Requirement: Copy out each line of the material in which the word "percurso" can be found.
Material provided Start Marker
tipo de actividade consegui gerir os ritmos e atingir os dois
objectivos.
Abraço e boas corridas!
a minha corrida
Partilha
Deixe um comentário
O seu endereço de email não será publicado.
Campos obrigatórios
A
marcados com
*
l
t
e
Material provided End Marker
Material provided Start Marker
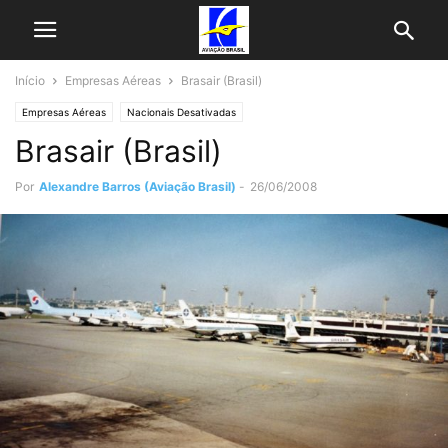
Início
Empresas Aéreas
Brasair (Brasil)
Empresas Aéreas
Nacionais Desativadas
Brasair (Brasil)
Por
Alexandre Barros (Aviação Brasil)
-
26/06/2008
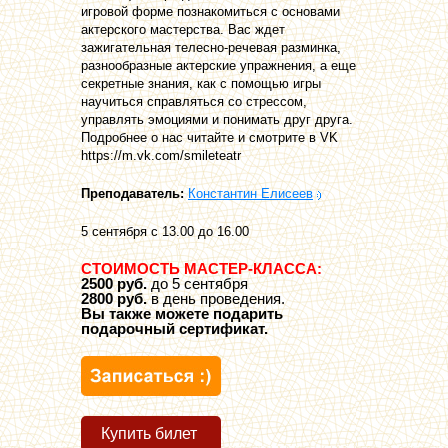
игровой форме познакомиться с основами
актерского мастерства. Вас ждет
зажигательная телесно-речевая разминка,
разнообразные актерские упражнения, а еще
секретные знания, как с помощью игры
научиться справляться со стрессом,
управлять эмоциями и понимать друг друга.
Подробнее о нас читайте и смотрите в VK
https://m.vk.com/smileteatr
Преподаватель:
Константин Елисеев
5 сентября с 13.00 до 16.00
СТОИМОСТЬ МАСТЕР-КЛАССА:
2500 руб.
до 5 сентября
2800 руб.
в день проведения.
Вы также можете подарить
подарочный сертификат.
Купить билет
Material provided End Marker
Material provided Start Marker
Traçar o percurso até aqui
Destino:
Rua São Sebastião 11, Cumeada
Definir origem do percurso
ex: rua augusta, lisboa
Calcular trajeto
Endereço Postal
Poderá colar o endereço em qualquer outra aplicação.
Material provided End Marker
The completed task:
Traçar o percurso até aqui
Definir origem do percurso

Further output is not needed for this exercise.